Boudjellal’s time at Toulon’s helm has not been without controversy. There was the 130-day dressing room and pitchside ban he received from Top 14 chiefs for a lurid outburst against officials following a narrow defeat to Clermont in January 2012. There were protestations that French rugby is racist and offering to sell the club last year. But Hayman recalls a shrewd operator. A man with an eye for opportunity. Who opened up French rugby to new markets, especially the more illustrious nations down under.
“I don’t think anyone in New Zealand knew where Toulon was or anything about it,” added Hayman. “Then Tana signed (in 2006) and the whole of New Zealand knew about it. Mourad was very smart with the guys he signed back then, like George (Gregan) too. He would have had the same effect in Australia.

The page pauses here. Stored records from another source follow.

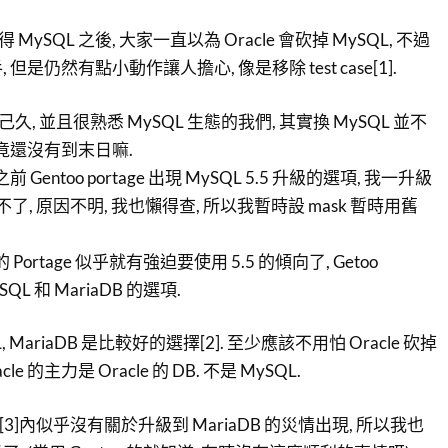
 取得 MySQL 之後, 大家一直以為 Oracle 會砍掉 MySQL, 不過
是仍然有點小動作讓人擔心, 像是移除 test case[1].
己久, 並且很熟悉 MySQL 生態的我們, 其實換 MySQL 並不
竟還沒有到末日嘛.
Gentoo portage 出現 MySQL 5.5 升級的選項, 我一升級
就動不了, 原因不明, 我也懶得查, 所以我暫時設 mask 暫時用舊
ortage 似乎就有強迫要使用 5.5 的傾向了, Getoo
SQL 和 MariaDB 的選項.
, MariaDB 是比較好的選擇[2]. 至少應該不用怕 Oracle 砍掉
acle 的主力是 Oracle 的 DB. 不是 MySQL.
論壇[3]內似乎沒有關於升級到 MariaDB 的災情出現, 所以我也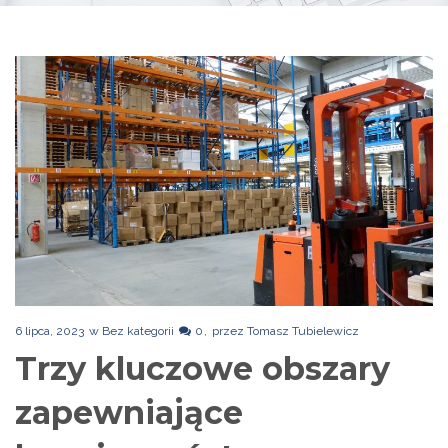
6 lipca, 2023
w
Bez kategorii
0
przez
Tomasz Tubielewicz
Trzy kluczowe obszary
zapewniające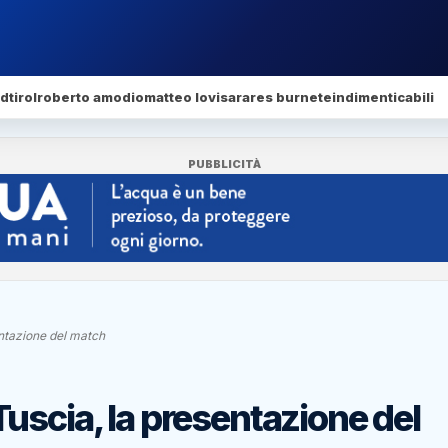
dtirol
roberto amodio
matteo lovisa
rares burnete
indimenticabili
PUBBLICITÀ
ntazione del match
uscia, la presentazione del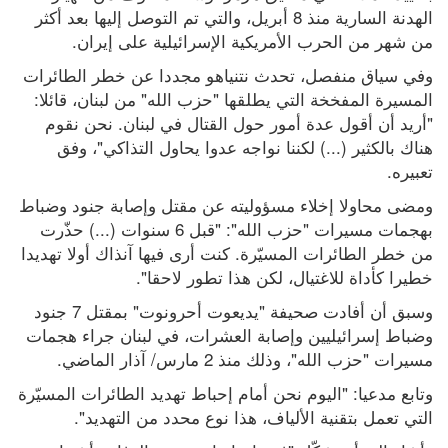
الهدنة السارية منذ 8 أبريل، والتي تم التوصل إليها بعد أكثر 
من شهر من الحرب الأمريكية الإسرائيلية على إيران.
وفي سياق منفصل، تحدث نتنياهو مجددا عن خطر الطائرات 
المسيرة المفخخة التي يطلقها "حزب الله" من لبنان، قائلا: 
"أريد أن أقول عدة أمور حول القتال في لبنان. نحن نقوم 
هناك بالكثير (...) لكننا نواجه عدوا يحاول التذاكي"، وفق 
تعبيره.
ومضى محاولا إخلاء مسؤوليته عن مقتل وإصابة جنود وضباط 
بهجمات مسيرات "حزب الله": "قبل 6 سنوات (...) حذّرت 
من خطر الطائرات المسيّرة. كنت أرى فيها آنذاك أولا تهديدا 
خطيرا كأداة للاغتيال، لكن هذا تطور لاحقا".
وسبق أن أفادت صحيفة "يديعوت أحرونوت" بمقتل 7 جنود 
وضباط إسرائيليين وإصابة العشرات، في لبنان جراء هجمات 
مسيرات "حزب الله"، وذلك منذ 2 مارس/ آذار الماضي.
وتابع مدعيا: "اليوم نحن أمام إحباط تهديد الطائرات المسيّرة 
التي تعمل بتقنية الألياف، هذا نوع محدد من التهديد".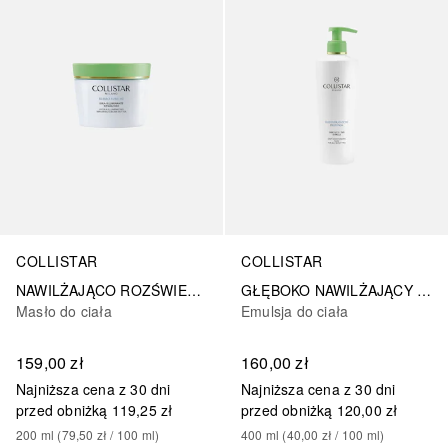
COLLISTAR
COLLISTAR
NAWILŻAJĄCO ROZŚWIETLAJĄCE ODBUDOWUJĄCE MASŁO SUBLIME
GŁĘBOKO NAWILŻAJĄCY FLUID DO CIAŁA
Masło do ciała
Emulsja do ciała
159,00 zł
160,00 zł
Najniższa cena z 30 dni
Najniższa cena z 30 dni
przed obniżką
119,25 zł
przed obniżką
120,00 zł
200
ml
 (
79,50 zł
 / 
100
ml
)
400
ml
 (
40,00 zł
 / 
100
ml
)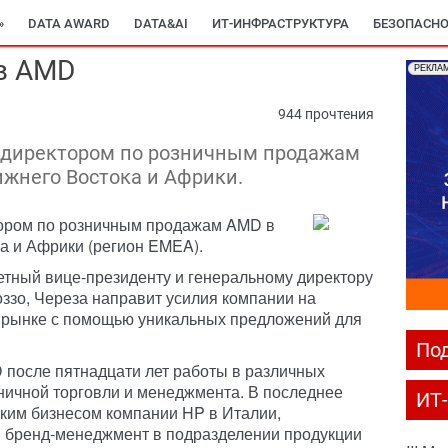
»
DATA AWARD
DATA&AI
ИТ-ИНФРАСТРУКТУРА
БЕЗОПАСНО
в AMD
РЕКЛА
944 прочтения
 директором по розничным продажам
ижнего Востока и Африки.
ором по розничным продажам AMD в
а и Африки (регион EMEA).
тный вице-президенту и генеральному директору
зо, Череза направит усилия компании на
м рынке с помощью уникальных предложений для
Под
 после пятнадцати лет работы в различных
ничной торговли и менеджмента. В последнее
ИТ
ким бизнесом компании HP в Италии,
и бренд-менеджмент в подразделении продукции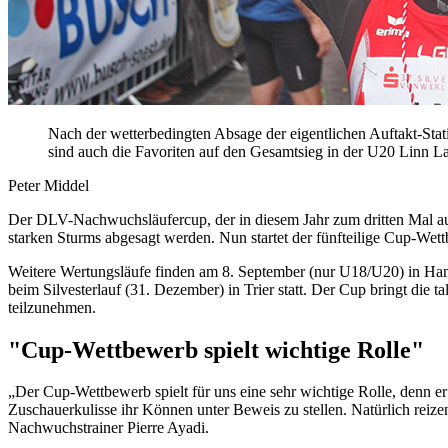
Nach der wetterbedingten Absage der eigentlichen Auftakt-St
sind auch die Favoriten auf den Gesamtsieg in der U20 Linn La
Peter Middel
Der DLV-Nachwuchsläufercup, der in diesem Jahr zum dritten Mal aus
starken Sturms abgesagt werden. Nun startet der fünfteilige Cup-
Weitere Wertungsläufe finden am 8. September (nur U18/U20) in Ham
beim Silvesterlauf (31. Dezember) in Trier statt. Der Cup bringt die 
teilzunehmen.
"Cup-Wettbewerb spielt wichtige Rolle"
„Der Cup-Wettbewerb spielt für uns eine sehr wichtige Rolle, denn er
Zuschauerkulisse ihr Können unter Beweis zu stellen. Natürlich reize
Nachwuchstrainer Pierre Ayadi.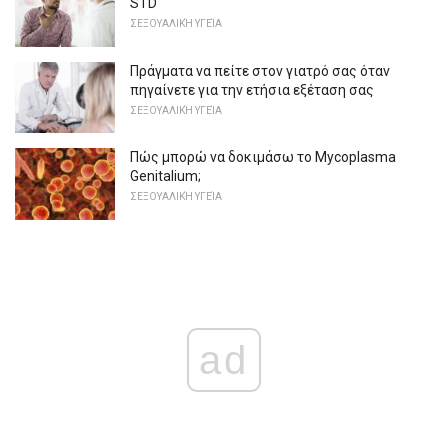
STD
ΣΕΞΟΥΑΛΙΚΉ ΥΓΕΊΑ
Πράγματα να πείτε στον γιατρό σας όταν
πηγαίνετε για την ετήσια εξέταση σας
ΣΕΞΟΥΑΛΙΚΉ ΥΓΕΊΑ
Πώς μπορώ να δοκιμάσω το Mycoplasma
Genitalium;
ΣΕΞΟΥΑΛΙΚΉ ΥΓΕΊΑ
ad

“He was very smart the way he went about it. He got the Japanese full-back (Christian Loamanu). After signing him the search engines in Japan got busy and everyone wanted to know where Toulon was, so he’s done very well.”
May joined in 2009 while holidaying on a beach in Barbados. Also at Newcastle at the time, the twice-capped England back described the whole process as surreal, but was soon swapping the North Sea for the Mediterranean.

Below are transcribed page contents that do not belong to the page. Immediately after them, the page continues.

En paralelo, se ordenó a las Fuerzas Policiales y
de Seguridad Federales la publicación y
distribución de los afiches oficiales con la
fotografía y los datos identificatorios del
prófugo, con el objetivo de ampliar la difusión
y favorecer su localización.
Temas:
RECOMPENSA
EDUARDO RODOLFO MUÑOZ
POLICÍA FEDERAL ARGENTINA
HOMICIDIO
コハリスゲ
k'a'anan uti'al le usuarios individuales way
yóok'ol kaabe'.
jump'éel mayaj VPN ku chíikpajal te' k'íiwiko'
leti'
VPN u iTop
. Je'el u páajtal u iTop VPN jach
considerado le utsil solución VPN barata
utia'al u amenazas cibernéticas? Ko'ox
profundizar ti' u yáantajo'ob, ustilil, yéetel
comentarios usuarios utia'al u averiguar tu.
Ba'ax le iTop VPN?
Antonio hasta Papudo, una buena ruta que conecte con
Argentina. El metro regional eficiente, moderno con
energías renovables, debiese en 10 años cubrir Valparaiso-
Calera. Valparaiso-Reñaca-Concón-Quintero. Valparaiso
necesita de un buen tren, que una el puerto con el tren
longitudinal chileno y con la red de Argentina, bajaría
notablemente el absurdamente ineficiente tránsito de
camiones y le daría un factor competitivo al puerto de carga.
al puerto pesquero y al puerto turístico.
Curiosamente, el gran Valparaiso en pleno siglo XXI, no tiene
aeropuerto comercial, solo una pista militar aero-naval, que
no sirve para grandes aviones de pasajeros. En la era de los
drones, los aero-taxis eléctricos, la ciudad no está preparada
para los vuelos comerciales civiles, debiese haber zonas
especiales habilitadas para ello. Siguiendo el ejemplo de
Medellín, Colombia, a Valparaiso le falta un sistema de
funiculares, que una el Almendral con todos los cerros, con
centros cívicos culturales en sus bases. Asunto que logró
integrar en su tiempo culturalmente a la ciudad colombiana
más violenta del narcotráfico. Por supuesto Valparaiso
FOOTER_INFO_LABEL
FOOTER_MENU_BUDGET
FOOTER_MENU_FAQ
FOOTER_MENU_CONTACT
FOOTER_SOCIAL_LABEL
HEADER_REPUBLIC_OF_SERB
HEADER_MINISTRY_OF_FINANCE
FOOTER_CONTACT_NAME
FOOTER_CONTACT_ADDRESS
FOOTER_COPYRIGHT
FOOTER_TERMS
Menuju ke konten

“From the first day he wanted to make Toulon a massive mark on the rugby map and he has succeeded,” said May, 38. “The club is now a huge name in world rugby, let alone French or European rugby, and a large part of that can be put down to the drive and motivation of Mourad. Some might not be overly keen on him due to his persistent hunt of the limelight but you can’t say that he has done anything but do what he deems best for the club even though that might, at times, seem like complete lunacy from the outside.”
The sheen of success has worn off somewhat in recent years. Toulon haven’t won the Top 14 title in three seasons, beaten in the last two finals by Racing 92 and Clermont Auvergne. The money men have also fallen short in the renamed Rugby Champions Cup, beaten in the 2016 quarter-finals by domestic rivals Racing and Clermont at the same stage last season.

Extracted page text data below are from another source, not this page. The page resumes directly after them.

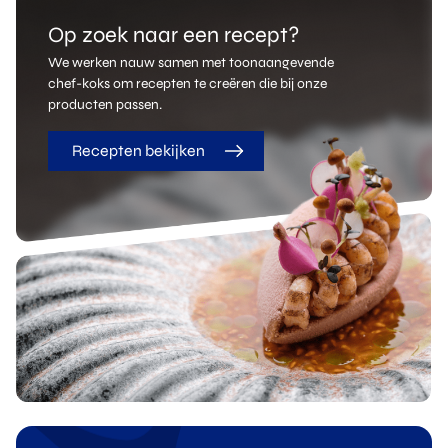
Op zoek naar een recept?
We werken nauw samen met toonaangevende
chef-koks om recepten te creëren die bij onze
producten passen.
Recepten bekijken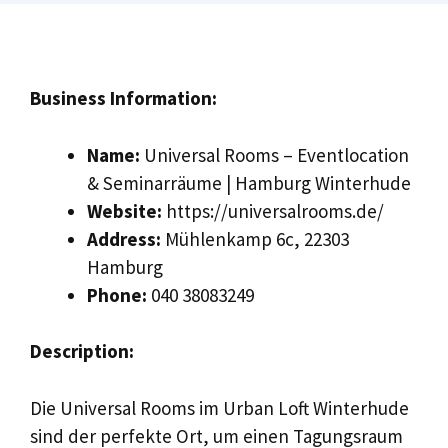
Business Information:
Name:
Universal Rooms – Eventlocation
& Seminarräume | Hamburg Winterhude
Website:
https://universalrooms.de/
Address:
Mühlenkamp 6c, 22303
Hamburg
Phone:
040 38083249
Description:
Die Universal Rooms im Urban Loft Winterhude
sind der perfekte Ort, um einen Tagungsraum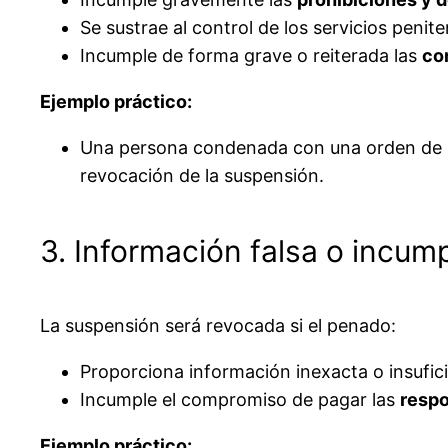
Se sustrae al control de los servicios penite
Incumple de forma grave o reiterada las
co
Ejemplo práctico:
Una persona condenada con una orden de al
revocación de la suspensión.
3. Información falsa o incum
La suspensión será revocada si el penado:
Proporciona información inexacta o insufi
Incumple el compromiso de pagar las
respo
Ejemplo práctico: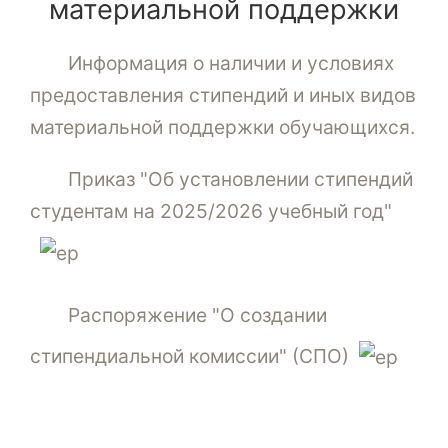
материальной поддержки
Информация о наличии и условиях
предоставления стипендий и иных видов
материальной поддержки обучающихся
.
Приказ "Об установлении стипендий
студентам на 2025/2026 учебный год"
Распоряжение "О создании
стипендиальной комиссии" (СПО)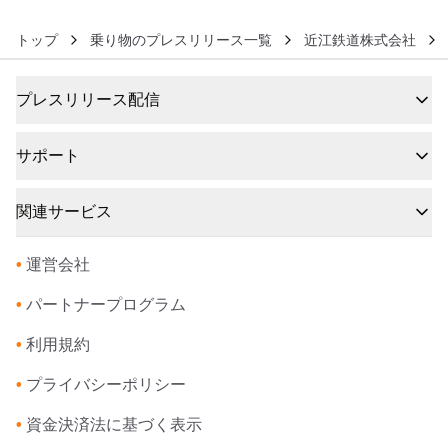
トップ
乗り物のプレスリリース一覧
近江鉄道株式会社
プレスリリース配信
サポート
関連サービス
•
運営会社
•
パートナープログラム
•
利用規約
•
プライバシーポリシー
•
資金決済法に基づく表示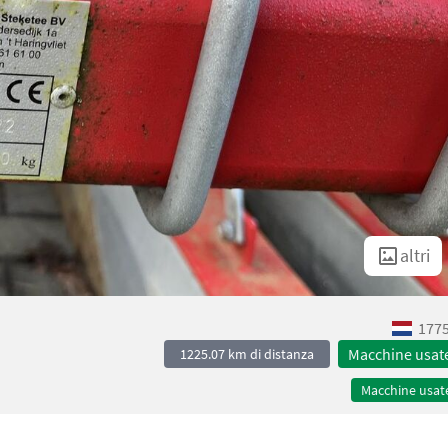
altri
1775
Macchine usat
1225.07 km di distanza
Macchine usat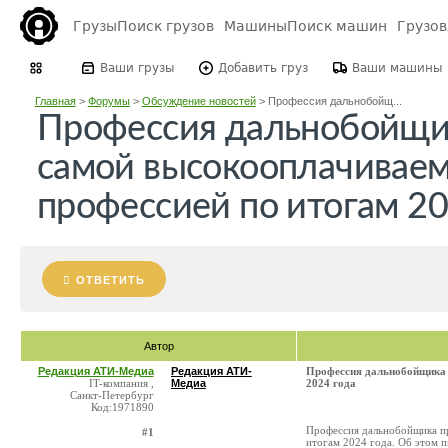
Грузы
Поиск грузов
Машины
Поиск машин
Грузо
Ваши грузы
Добавить груз
Ваши машины
Главная
>
Форумы
>
Обсуждение новостей
>
Профессия дальнобойщ...
Профессия дальнобойщи
самой высокооплачиваем
профессией по итогам 20
ОТВЕТИТЬ
Автор
Редакция АТИ-Медиа
Редакция АТИ-
Профессия дальнобойщика 
IT-компания ,
Медиа
2024 года
Санкт-Петербург
Код:1971890
Профессия дальнобойщика пр
#1
итогам 2024 года. Об этом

But they still possess a wealth of stars, with Habana, Lobbe and Smith still in place and joined next season by ex-England winger Chris Ashton and, in the last week, explosive All Blacks centre Malakai Fekitoa. Think what you will about the intentions of players who would rather seek fame and fortune abroad and turn their back on the famous black jersey, but neither Hayman nor May feel mercenary is a fair term to describe the various Toulon talents.
“The foreign guys that he got in were really good pros,” said Hayman, who claims the big names instilled professional standards at the club. “The Aussie guys like Matt and Drew (Mitchell) in particular are just really good pros, Bakkies too, and Jonny, really experienced campaigners and great ambassadors.
“Having Jonny there, with his work ethic and the way he went about things, he really dragged a lot of guys with him on the field. A lot of guys who perhaps wouldn’t normally be doing half an hour extra after practice or working on their skills, Jonny would be out there doing it and guys would gravitate to him and would start doing that stuff too.”
May concurs, claiming that players, whether earning big bucks or not, are still driven by dreams of glory.
“It’s easy to say the lads that go to Toulon go for the money but you could say that for anyone who goes anywhere in France to play,” the ex-Northampton Saints and London Welsh man said.
“The money is better out there. This will of course attract players as it is only a short career. That said, I don’t think many rugby players turn up and train just because they are happy to pick up a hefty pay cheque at the end of the month. The vast majority of them have an internal drive and motivation which means that they want to win and be the best.”